• _INSTRUCTIONS TO FOLLOW_
Copy exactly the lines from the start of the material through the line with "metrics gives investors". Pictures stay out of the copy.

• _RECORDED DATA_
⟨

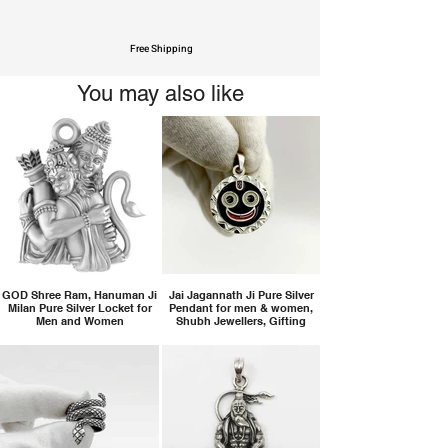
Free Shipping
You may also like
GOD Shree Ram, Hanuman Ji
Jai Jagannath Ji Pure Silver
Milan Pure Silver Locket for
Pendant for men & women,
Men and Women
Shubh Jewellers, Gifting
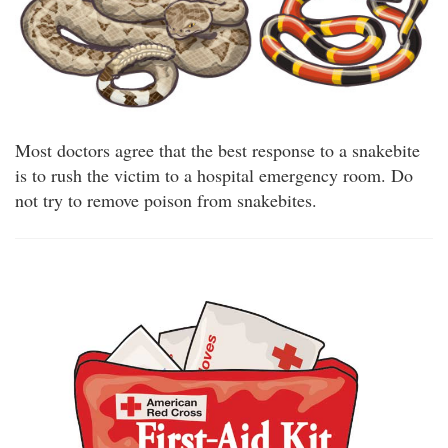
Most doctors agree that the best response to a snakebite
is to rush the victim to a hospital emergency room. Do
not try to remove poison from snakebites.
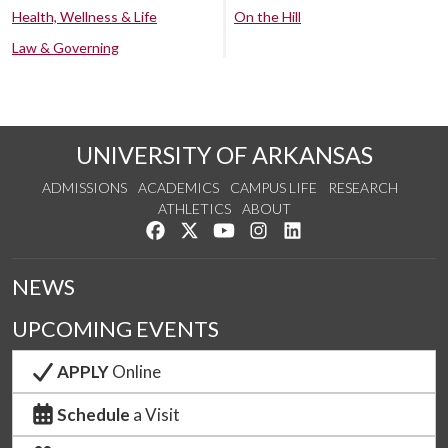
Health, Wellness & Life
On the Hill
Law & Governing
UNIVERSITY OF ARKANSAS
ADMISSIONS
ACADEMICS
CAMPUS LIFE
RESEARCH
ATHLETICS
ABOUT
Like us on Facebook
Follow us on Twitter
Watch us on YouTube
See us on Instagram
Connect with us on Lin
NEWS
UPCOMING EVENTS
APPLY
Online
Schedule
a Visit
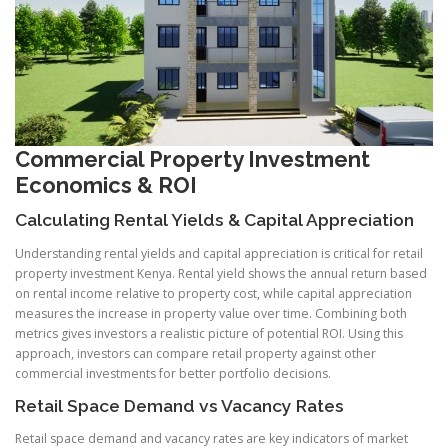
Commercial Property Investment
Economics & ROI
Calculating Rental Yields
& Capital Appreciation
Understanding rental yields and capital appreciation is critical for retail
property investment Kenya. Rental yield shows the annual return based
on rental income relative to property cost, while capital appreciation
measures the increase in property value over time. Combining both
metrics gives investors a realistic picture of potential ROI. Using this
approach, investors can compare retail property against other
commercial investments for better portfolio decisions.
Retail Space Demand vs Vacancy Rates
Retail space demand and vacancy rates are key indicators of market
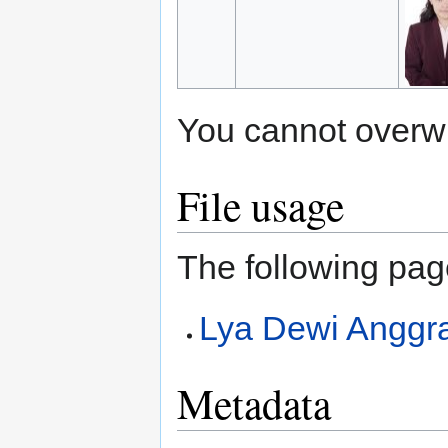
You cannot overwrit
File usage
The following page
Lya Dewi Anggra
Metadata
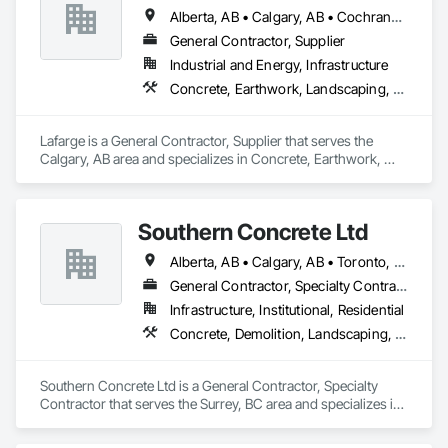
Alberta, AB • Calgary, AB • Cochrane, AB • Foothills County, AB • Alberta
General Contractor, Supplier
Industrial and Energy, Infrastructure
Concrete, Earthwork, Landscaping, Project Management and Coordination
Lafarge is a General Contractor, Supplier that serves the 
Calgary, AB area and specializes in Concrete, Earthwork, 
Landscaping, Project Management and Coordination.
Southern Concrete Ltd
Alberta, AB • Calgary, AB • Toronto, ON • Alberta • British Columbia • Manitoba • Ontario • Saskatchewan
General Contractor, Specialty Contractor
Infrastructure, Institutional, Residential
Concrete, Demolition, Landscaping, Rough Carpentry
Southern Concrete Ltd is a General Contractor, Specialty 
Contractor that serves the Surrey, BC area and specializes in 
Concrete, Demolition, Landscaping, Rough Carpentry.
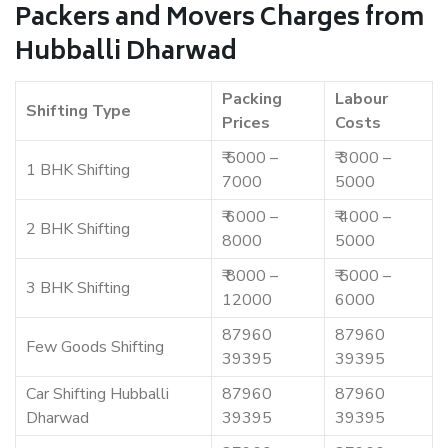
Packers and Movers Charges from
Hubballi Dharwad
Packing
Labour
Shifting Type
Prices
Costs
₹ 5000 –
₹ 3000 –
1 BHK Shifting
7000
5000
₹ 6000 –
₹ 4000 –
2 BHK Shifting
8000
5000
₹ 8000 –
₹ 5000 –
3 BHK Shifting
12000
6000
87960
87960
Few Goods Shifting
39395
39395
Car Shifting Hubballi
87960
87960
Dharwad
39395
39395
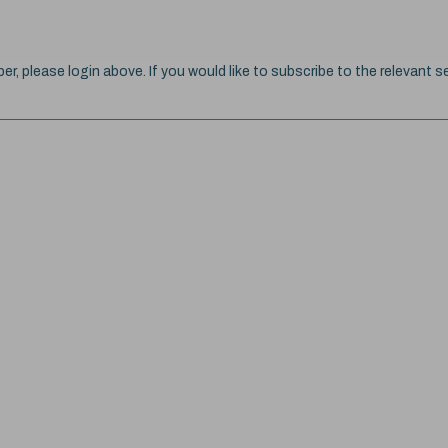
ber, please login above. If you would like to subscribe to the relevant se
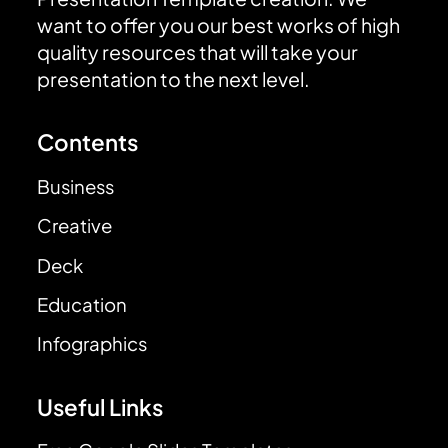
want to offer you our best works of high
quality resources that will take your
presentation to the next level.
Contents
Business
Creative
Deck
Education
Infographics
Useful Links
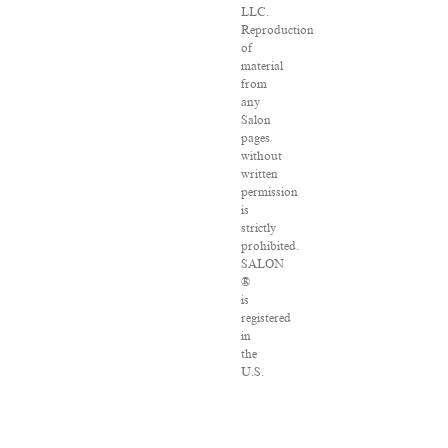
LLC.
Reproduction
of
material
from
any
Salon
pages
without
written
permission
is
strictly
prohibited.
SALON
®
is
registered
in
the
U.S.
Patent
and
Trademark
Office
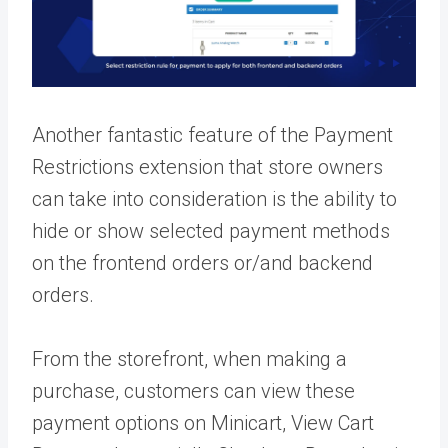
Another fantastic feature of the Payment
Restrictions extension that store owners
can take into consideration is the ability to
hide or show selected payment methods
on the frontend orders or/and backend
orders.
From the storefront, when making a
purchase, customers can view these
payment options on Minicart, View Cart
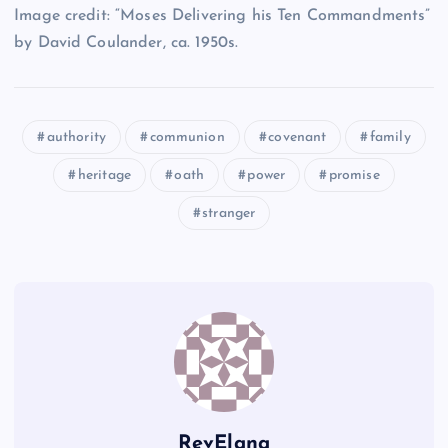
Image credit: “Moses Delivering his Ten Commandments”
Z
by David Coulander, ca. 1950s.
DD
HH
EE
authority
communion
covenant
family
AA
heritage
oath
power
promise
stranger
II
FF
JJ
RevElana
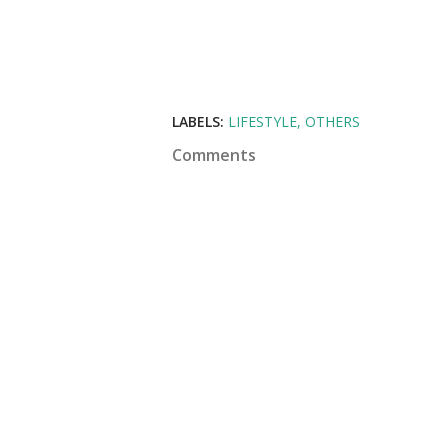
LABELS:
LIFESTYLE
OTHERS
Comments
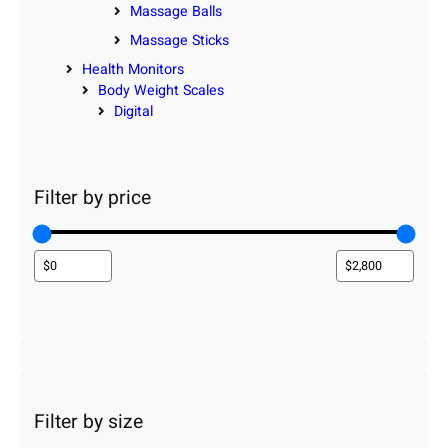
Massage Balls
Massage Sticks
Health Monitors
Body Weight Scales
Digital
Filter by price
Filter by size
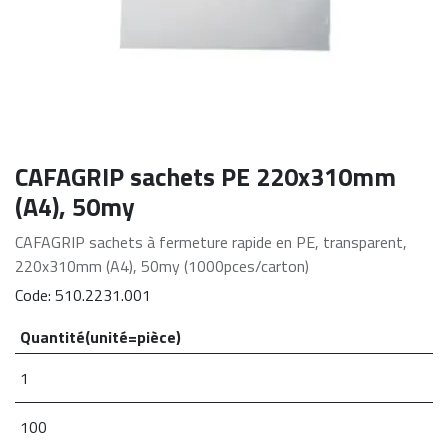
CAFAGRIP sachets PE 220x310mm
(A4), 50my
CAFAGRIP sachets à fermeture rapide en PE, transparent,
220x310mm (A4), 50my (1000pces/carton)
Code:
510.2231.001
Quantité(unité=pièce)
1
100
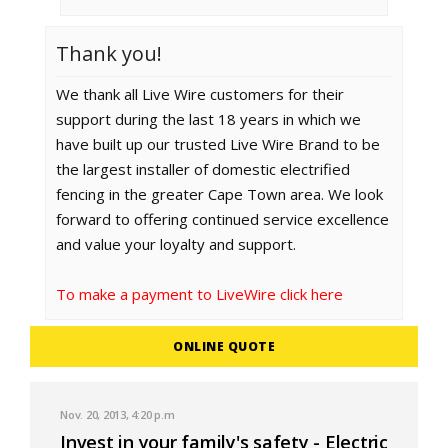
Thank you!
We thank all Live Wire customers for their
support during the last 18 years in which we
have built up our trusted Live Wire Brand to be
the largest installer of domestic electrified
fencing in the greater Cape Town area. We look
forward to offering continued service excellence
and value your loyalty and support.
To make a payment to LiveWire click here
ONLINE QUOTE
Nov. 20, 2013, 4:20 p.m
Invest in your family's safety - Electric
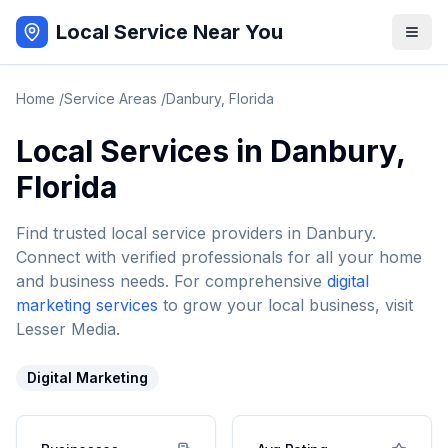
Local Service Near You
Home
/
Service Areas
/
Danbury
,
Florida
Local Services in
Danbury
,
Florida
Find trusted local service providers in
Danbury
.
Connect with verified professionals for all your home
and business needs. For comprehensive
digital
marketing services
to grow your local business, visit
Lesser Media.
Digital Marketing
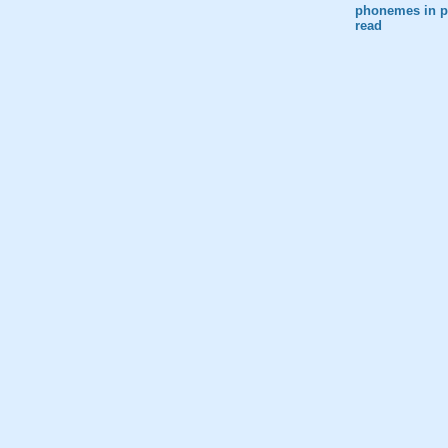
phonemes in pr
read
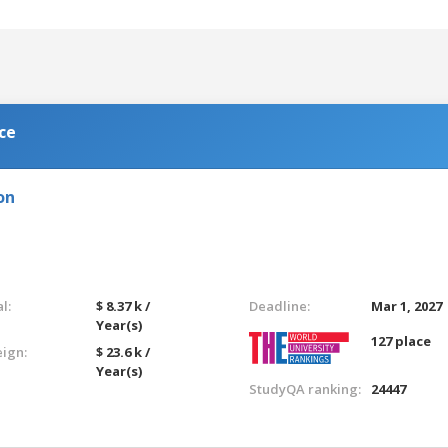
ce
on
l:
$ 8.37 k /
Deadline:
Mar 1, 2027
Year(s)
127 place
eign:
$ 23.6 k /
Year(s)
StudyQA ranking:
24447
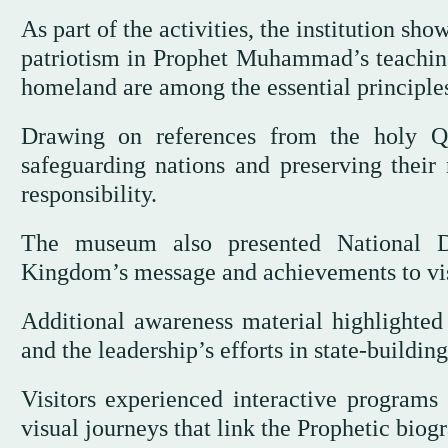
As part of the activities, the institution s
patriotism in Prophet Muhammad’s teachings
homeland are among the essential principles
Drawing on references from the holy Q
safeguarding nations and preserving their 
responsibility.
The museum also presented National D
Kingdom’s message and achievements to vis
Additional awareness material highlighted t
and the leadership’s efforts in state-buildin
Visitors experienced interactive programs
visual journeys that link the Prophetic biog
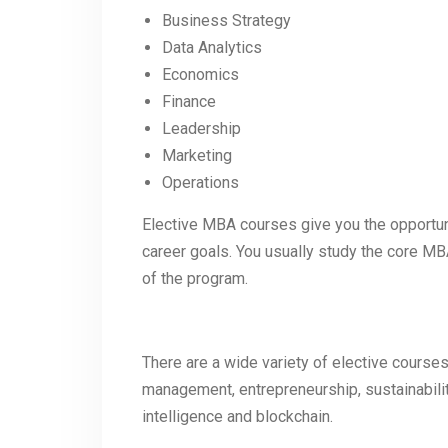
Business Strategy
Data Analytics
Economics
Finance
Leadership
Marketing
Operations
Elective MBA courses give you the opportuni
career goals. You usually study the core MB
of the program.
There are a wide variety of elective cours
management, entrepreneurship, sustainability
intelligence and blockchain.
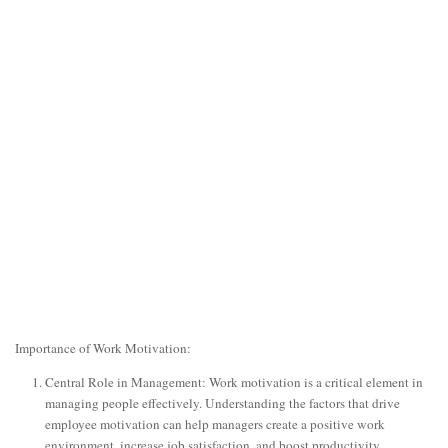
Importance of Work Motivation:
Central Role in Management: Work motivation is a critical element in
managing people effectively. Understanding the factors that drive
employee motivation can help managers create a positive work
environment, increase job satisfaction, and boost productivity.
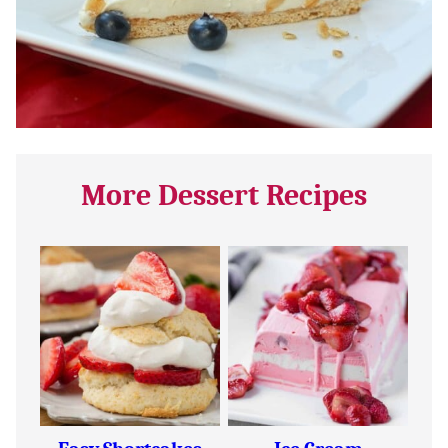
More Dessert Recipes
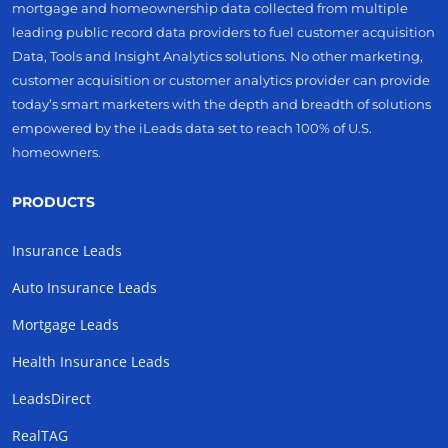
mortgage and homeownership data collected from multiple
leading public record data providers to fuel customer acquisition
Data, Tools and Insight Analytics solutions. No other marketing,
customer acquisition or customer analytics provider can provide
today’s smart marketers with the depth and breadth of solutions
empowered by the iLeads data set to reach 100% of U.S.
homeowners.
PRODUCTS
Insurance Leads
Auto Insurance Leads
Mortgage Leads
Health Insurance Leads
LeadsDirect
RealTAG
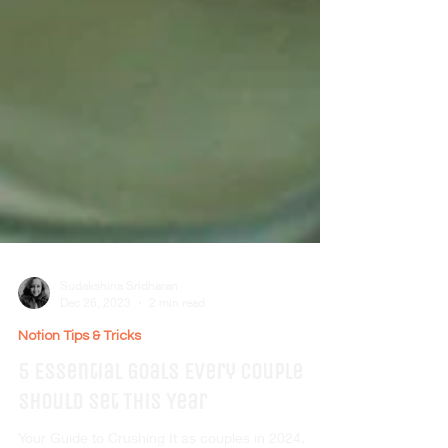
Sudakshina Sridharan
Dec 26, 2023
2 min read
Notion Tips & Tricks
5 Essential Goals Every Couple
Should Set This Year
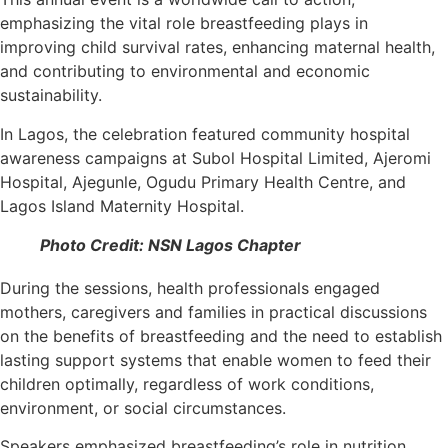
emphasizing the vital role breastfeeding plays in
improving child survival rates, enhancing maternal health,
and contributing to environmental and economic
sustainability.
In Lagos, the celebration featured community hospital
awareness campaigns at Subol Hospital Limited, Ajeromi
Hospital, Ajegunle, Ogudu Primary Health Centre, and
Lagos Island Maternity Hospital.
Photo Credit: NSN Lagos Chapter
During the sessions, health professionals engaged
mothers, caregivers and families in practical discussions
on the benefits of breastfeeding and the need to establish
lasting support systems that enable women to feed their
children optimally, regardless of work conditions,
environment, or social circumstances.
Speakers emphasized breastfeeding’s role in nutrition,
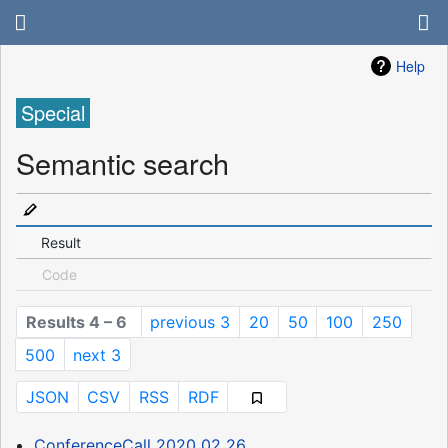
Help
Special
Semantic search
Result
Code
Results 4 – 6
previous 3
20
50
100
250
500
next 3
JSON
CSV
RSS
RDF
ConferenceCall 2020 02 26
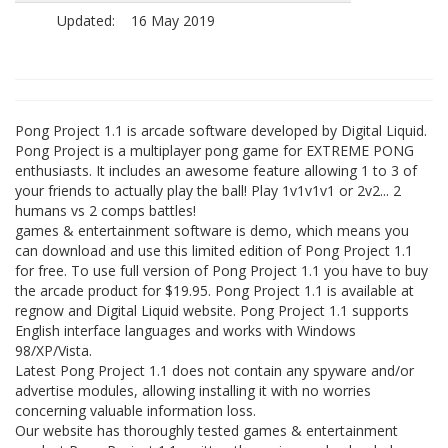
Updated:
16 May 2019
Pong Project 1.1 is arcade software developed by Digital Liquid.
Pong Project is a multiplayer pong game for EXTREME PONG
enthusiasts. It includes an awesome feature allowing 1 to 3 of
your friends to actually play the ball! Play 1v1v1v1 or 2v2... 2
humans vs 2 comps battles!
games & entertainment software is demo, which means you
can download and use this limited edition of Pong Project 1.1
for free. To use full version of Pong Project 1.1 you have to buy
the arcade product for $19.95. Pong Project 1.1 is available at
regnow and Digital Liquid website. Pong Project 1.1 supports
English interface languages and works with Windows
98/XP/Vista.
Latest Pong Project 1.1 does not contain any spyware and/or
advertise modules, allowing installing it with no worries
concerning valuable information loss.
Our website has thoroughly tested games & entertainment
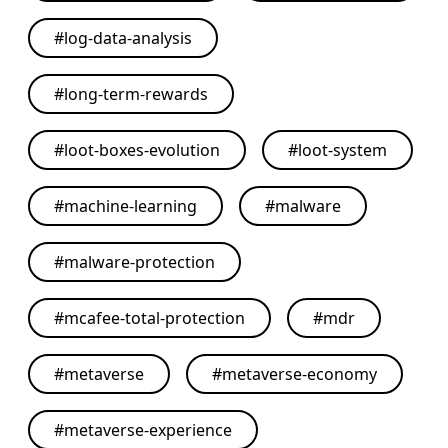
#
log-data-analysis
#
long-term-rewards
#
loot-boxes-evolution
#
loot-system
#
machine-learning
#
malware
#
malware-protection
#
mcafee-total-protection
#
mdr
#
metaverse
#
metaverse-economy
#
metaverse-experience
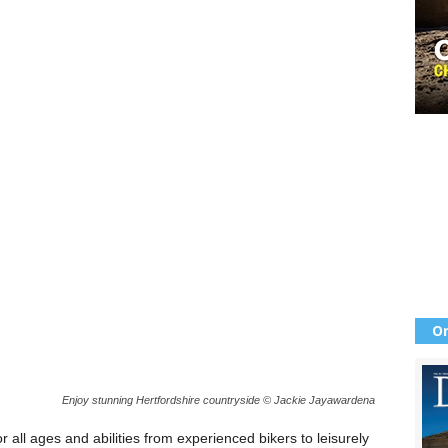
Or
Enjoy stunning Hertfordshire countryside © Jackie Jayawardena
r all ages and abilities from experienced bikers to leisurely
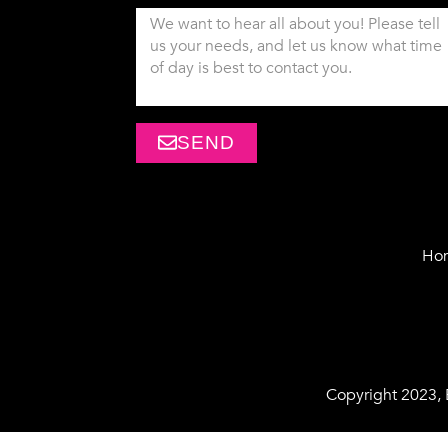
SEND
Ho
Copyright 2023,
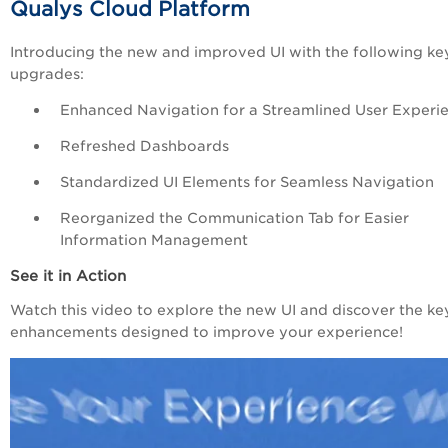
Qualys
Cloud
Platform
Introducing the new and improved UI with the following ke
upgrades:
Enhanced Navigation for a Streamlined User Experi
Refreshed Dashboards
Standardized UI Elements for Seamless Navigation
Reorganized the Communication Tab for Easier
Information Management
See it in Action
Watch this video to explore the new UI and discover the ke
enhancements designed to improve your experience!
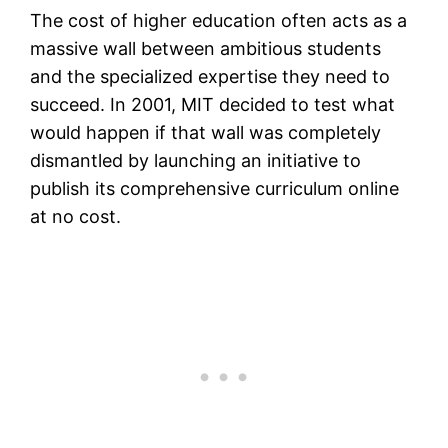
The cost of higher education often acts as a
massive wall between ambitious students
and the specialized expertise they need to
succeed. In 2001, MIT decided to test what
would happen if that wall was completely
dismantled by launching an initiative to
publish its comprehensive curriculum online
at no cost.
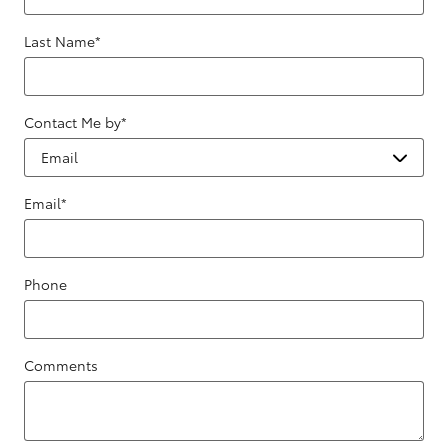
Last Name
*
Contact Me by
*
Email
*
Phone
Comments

⟩

• _WRITTEN ANSWER_
Free Shipping
You may also like
GOD Shree Ram, Hanuman Ji
Jai Jagannath Ji Pure Silver
Milan Pure Silver Locket for
Pendant for men & women,
Men and Women
Shubh Jewellers, Gifting
Most doctors agree that the best response to a snakebite
is to rush the victim to a hospital emergency room. Do
not try to remove poison from snakebites.
Health, Wellness & Life
On the Hill
Law & Governing
UNIVERSITY OF ARKANSAS
ADMISSIONS
ACADEMICS
CAMPUS LIFE
RESEARCH
ATHLETICS
ABOUT
Like us on Facebook
Follow us on Twitter
Watch us on YouTube
See us on Instagram
Connect with us on Lin
NEWS
UPCOMING EVENTS
APPLY
Online
Schedule
a Visit
Commercial Property Investment
Economics & ROI
Calculating Rental Yields
& Capital Appreciation
Understanding rental yields and capital appreciation is critical for retail
property investment Kenya. Rental yield shows the annual return based
on rental income relative to property cost, while capital appreciation
measures the increase in property value over time. Combining both
metrics gives investors a realistic picture of potential ROI. Using this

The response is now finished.